### WHAT IS REQUIRED
Lift out, unaltered, the lines of the material below between the line holding "Ο ΠΟΛΕΜΟΣ ΤΟΥ" and the line holding "Potter e Mortal Kombat aos fãs na CCXP", counting both.

::::

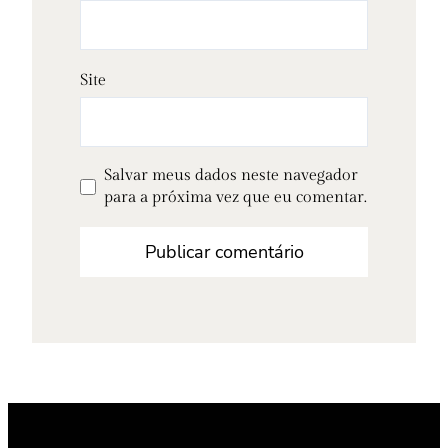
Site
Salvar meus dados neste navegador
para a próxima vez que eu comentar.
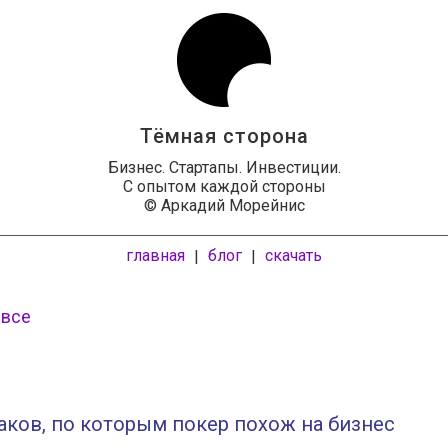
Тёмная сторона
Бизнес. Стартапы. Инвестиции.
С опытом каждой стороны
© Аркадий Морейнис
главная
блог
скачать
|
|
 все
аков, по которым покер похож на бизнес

::::

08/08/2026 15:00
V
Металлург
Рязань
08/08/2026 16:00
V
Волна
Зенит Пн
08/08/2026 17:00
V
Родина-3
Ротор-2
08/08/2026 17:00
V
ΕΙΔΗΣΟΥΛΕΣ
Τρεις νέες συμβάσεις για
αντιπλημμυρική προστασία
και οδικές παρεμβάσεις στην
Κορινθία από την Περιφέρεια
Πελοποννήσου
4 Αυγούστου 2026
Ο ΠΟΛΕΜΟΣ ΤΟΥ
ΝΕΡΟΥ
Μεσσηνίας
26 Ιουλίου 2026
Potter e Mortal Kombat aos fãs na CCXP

::::

### TASK ANSWER
Ο ΠΟΛΕΜΟΣ ΤΟΥ
ΝΕΡΟΥ
Μεσσηνίας
26 Ιουλίου 2026
Potter e Mortal Kombat aos fãs na CCXP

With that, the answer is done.